If HBase is included:

# of containers = min (2*12, 1.8* 12, (48-6-8)/2) = min (24, 21.6, 17) = 17

RAM-per-container = max (2, (48-6-8)/17) = max (2, 2) = 2

Table 1.10. Example Value Calculations with HBase

Configuration

Value Calculation

yarn.nodemanager.resource.memory-mb

= 17 * 2 = 34*1024 MB

yarn.scheduler.minimum-allocation-mb

= 2*1024 MB

yarn.scheduler.maximum-allocation-mb

= 17 * 2 = 34*1024 MB

mapreduce.map.memory.mb

= 2*1024 MB

mapreduce.reduce.memory.mb         

= 2 * 2 = 4*1024 MB

mapreduce.map.java.opts

= 0.8 * 2 = 1.6*1024 MB

mapreduce.reduce.java.opts

= 0.8 * 2 * 2 = 3.2*1024 MB

yarn.app.mapreduce.am.resource.mb

= 2 * 2 = 4*1024 MB

yarn.app.mapreduce.am.command-opts

= 0.8 * 2 * 2 = 3.2*1024 MB


Notes:

  • Updating values for yarn.scheduler.minimum-allocation-mb without also changing yarn.nodemanager.resource.memory-mb, or changing yarn.nodemanager.resource.memory-mb without also changing yarn.scheduler.minimum-allocation-mb changes the number of containers per node.

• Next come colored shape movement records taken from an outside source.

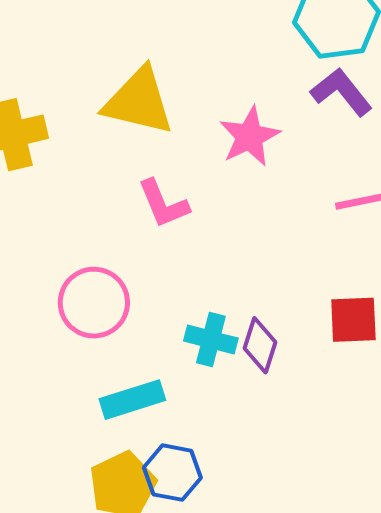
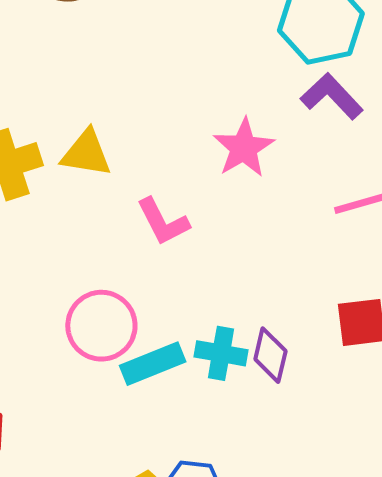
yellow triangle: (139, 101) -> (86, 153), moved, size x0.7
cyan rectangle: (132, 400) -> (153, 364), moved

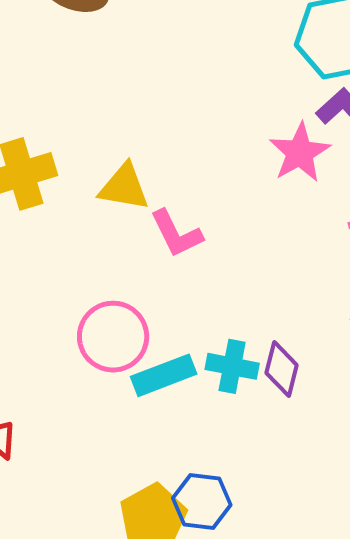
pink star: (244, 148) -> (300, 153), moved
yellow triangle: (86, 153) -> (124, 187), moved

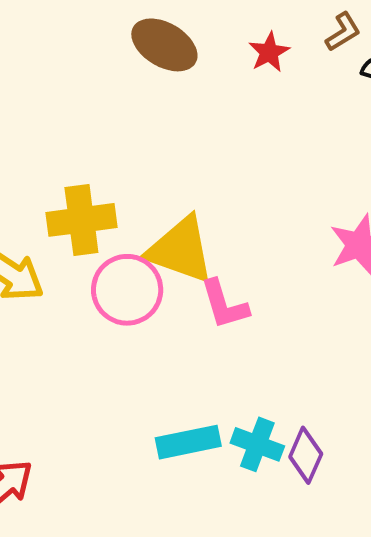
yellow triangle: (124, 187) -> (180, 250), size x1.4
pink circle: (113, 337) -> (127, 290), moved

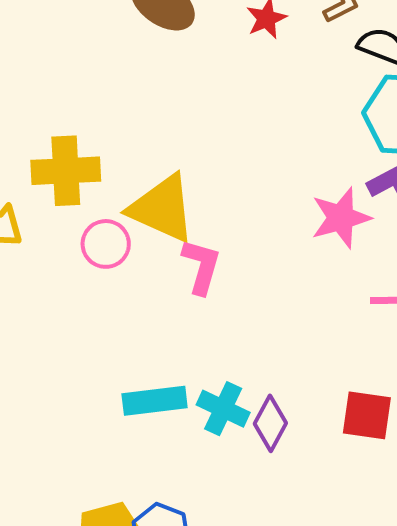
pink circle: (127, 290) -> (106, 244), size x0.7
pink L-shape: (224, 304) -> (201, 266), turned -152

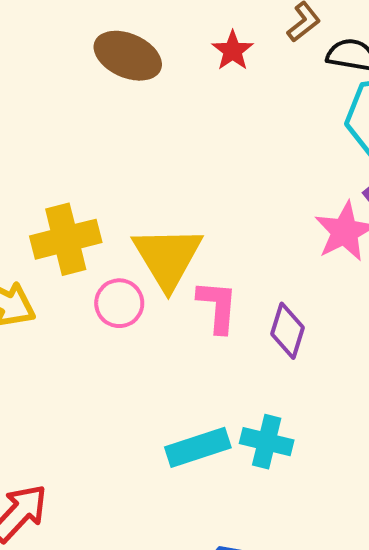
yellow triangle: (162, 208) -> (168, 257), turned 46
purple diamond: (270, 423) -> (287, 331), moved

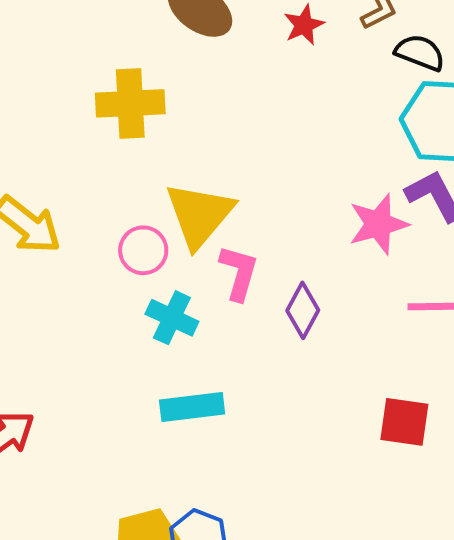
yellow cross: (66, 239) -> (130, 103), moved
cyan cross: (267, 442) -> (172, 318), moved

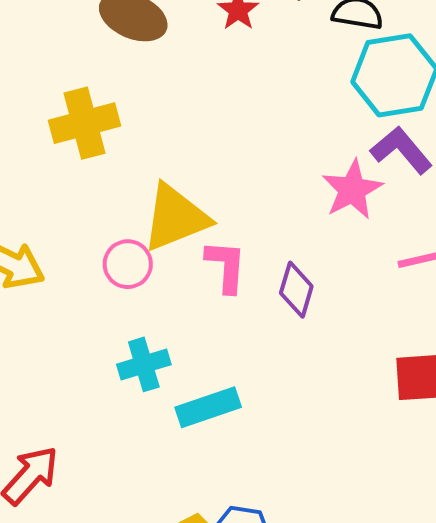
yellow triangle: (200, 215) -> (175, 218), turned 40
cyan cross: (172, 318) -> (144, 364), moved, turned -30

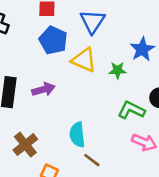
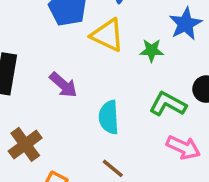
purple arrow: (43, 89) -> (63, 85), moved, turned 55
cyan semicircle: (77, 135) -> (109, 117), moved

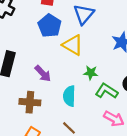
green star: (152, 50) -> (91, 73), moved
brown cross: (25, 144) -> (30, 102), moved, turned 36

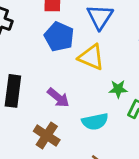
cyan semicircle: (69, 96) -> (95, 122), turned -96
brown cross: (30, 102) -> (47, 136), turned 36

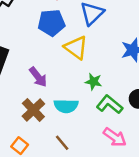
blue pentagon: (59, 37) -> (51, 23), turned 30
brown cross: (47, 136) -> (33, 110), moved

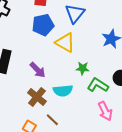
pink arrow: (115, 137) -> (105, 111), turned 36
brown line: (62, 143) -> (52, 120), moved

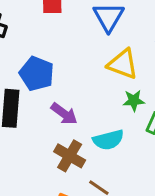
blue pentagon: (43, 25) -> (37, 74), moved, turned -30
yellow triangle: (65, 43) -> (123, 64), moved

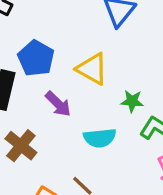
yellow triangle: (123, 64) -> (92, 69), moved
brown cross: (70, 156) -> (21, 146), moved

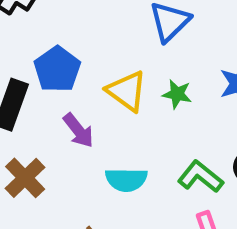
green star: (132, 101) -> (177, 94), moved

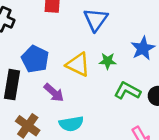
green L-shape: (200, 177) -> (127, 91), moved
cyan semicircle: (126, 180) -> (71, 124), moved

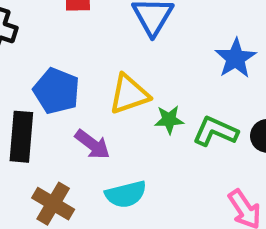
green star: (108, 61) -> (169, 120), moved
yellow triangle: (78, 65) -> (129, 94), turned -40

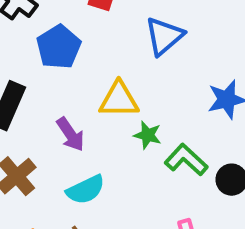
blue pentagon: (56, 91) -> (59, 47), moved
cyan semicircle: (126, 194) -> (86, 190), turned -30

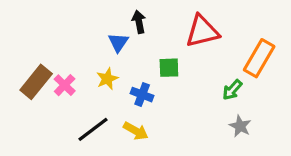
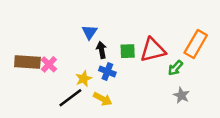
black arrow: (139, 22) -> (101, 50), moved
red triangle: (202, 31) -> (153, 50), moved
yellow star: (107, 79) -> (84, 79), moved
brown rectangle: (36, 82) -> (27, 62), turned 55

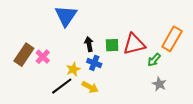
blue triangle: (90, 32) -> (66, 16), moved, size x1.6
brown rectangle: (27, 62) -> (24, 55), turned -60

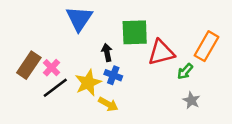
green square: (112, 45) -> (135, 32), moved, size x1.6
yellow star: (73, 69) -> (88, 83), size x1.5
black line: (62, 86) -> (55, 88), moved

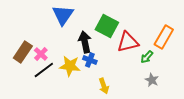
green square: (135, 32) -> (107, 26), turned 30
black arrow: (107, 52) -> (85, 42), size x1.5
yellow star: (88, 83) -> (70, 66), turned 30
yellow arrow: (108, 104) -> (104, 86), moved, turned 42

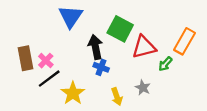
brown rectangle: (23, 52) -> (26, 58), turned -45
yellow star: (70, 66) -> (73, 93), moved, turned 30
gray star: (152, 80) -> (143, 88), moved

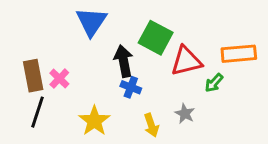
orange rectangle: (184, 41) -> (239, 54), turned 55
black line: (49, 79) -> (37, 112), moved, turned -35

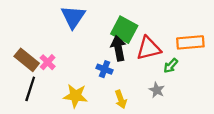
black arrow: (124, 61) -> (118, 48), moved
brown rectangle: (33, 76) -> (27, 60), turned -40
gray star: (185, 114) -> (157, 90), moved
yellow star: (94, 121) -> (75, 96), turned -30

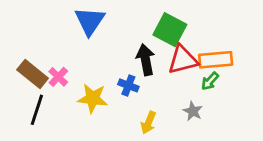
green square: (124, 30) -> (170, 30), moved
orange rectangle: (190, 42) -> (216, 60), moved
yellow star: (75, 96) -> (93, 98), moved
yellow arrow: (121, 99) -> (148, 123), turned 42

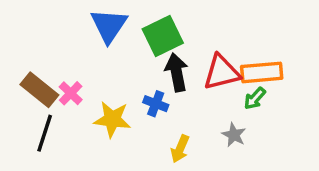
green square: (170, 30) -> (163, 36), moved, turned 36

  • If your installation has a large amount of RAM but not many disks or cores, you can free RAM for other tasks by lowering both yarn.scheduler.minimum-allocation-mb and yarn.nodemanager.resource.memory-mb.

  • With MapReduce on YARN, there are no longer preconfigured static slots for Map and Reduce tasks.

    The entire cluster is available for dynamic resource allocation of Map and Reduce tasks as needed by each job. In the previous example cluster, with the previous configurations, YARN is able to allocate up to 10 Mappers (40/4) or 5 Reducers (40/8) on each node (or some other combination of Mappers and Reducers within the 40 GB per node limit).